On Sunday 1 August, the new Finnish education law came into force, extending compulsory education to 18 years, compared to the previous limit of 16.
According to the Ministry of Economic Affairs and Employment, extending compulsory education to upper secondary education will cause changes to legislation concerning work carried out by people under 18 years of age.
"The starting point is that young people’s work shifts must not overlap with instruction that requires their attendance," the Ministry stressed.
From now on, compulsory education ends when the person reaches the age of 18 or when they complete an upper secondary qualification (a general upper secondary qualification or a vocational qualification).

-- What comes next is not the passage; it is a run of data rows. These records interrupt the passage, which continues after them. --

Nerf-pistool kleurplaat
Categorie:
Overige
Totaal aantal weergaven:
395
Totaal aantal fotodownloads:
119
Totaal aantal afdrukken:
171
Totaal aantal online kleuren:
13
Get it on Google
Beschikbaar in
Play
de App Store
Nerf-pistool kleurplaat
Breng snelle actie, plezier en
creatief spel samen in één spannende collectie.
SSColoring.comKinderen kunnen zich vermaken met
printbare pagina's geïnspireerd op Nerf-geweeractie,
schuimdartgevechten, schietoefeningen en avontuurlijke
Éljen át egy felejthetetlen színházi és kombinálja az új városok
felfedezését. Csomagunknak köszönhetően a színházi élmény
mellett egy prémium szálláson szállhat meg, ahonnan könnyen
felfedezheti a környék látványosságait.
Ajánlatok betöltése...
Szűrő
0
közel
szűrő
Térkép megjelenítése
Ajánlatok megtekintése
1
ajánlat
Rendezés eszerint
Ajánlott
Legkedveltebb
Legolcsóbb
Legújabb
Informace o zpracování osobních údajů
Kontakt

But under the Young Workers Act, an employer can hire a person who has turned 15 years and has completed compulsory education to an employment or public service relationship on a permanent basis.
As a result of the amendment to the Act, a young boy or girl aged 15 years, who has completed the basic education syllabus referred to in the Basic Education Act or whose obligation to complete the basic education syllabus has otherwise ended, may be admitted to permanent employment. Young people usually complete the basic education syllabus (basic education) in the year when they turn 16.

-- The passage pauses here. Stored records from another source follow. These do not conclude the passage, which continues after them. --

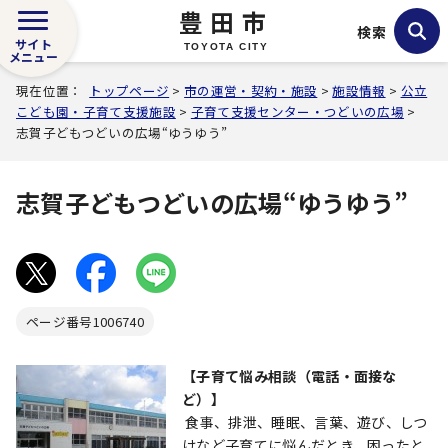
豊田市
検索
サイト
TOYOTA CITY
メニュー
現在位置：
トップページ
>
市の運営・契約・施設
>
施設情報
>
公立
こども園・子育て支援施設
>
子育て支援センター・つどいの広場
>
志賀子どもつどいの広場“ゆうゆう”
志賀子どもつどいの広場“ゆうゆう”
ページ番号
1006740
【子育て悩み相談（電話・面接な
ど）】
食事、排泄、睡眠、言葉、遊び、しつ
けなど子育てに悩んだとき、困ったと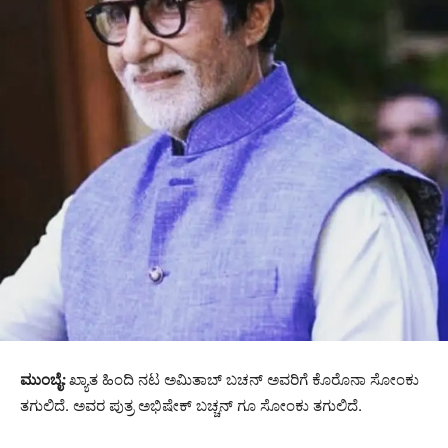
ಮುಂಬೈ:
ಖ್ಯಾತ ಹಿಂದಿ ನಟ ಅಮಿತಾಬ್ ಬಚನ್ ಅವರಿಗೆ ಕೊರೊನಾ ಸೋಂಕು
ತಗುಲಿದೆ. ಅವರ ಪುತ್ರ ಅಭಿಷೇಕ್ ಬಚ್ಚನ್ ಗೂ ಸೋಂಕು ತಗುಲಿದೆ.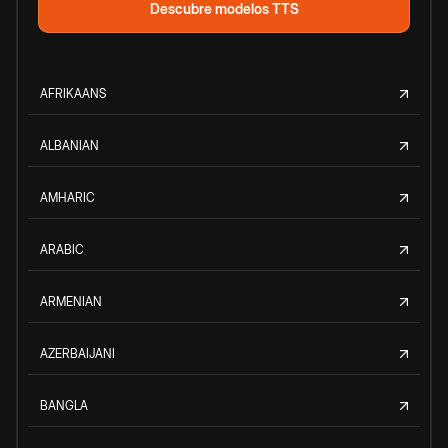
Descubre modelos TTS
AFRIKAANS
ALBANIAN
AMHARIC
ARABIC
ARMENIAN
AZERBAIJANI
BANGLA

A young boy or girl who has completed basic education and who attends upper secondary education can still work part-time, for example, insofar as the work is suitable for them. It is also still possible to complete a vocational qualification as apprenticeship training based on fixed-term employment or public service relationship.
Before hiring a young worker, an employer must obtain a reliable account of their age and that their obligation to complete the basic education syllabus has ended.
The Act lays down the conditions under which young people under 15 years of age and those still attending basic education can be employed during the school year or holidays. The Act also contains terms under which a boy or a girl aged 13 or younger may be hired to work temporarily as a performer or assistant at art and cultural performances or similar events. These provisions remain unchanged.
School studies and work shifts
Attending compulsory education is a young person’s primary obligation. For this reason, a provision has been added to the Act concerning employees under the age of 18 who are attending post-comprehensive compulsory education, which usually is upper secondary education. Employers must arrange the working hours of such young workers in a way that does not preclude their participation in education.
In order for the employer to plan work shifts, a young worker must inform the employer well in advance of any compulsory study attendance required of them.
If work and studies overlap, a young worker has the right to refuse a shift that would prevent them from participating in instruction.
These amendments also apply to work carried out in shipping and on fishing vessels. As before, people who work at sea and on fishing vessels must be at least 16 years old.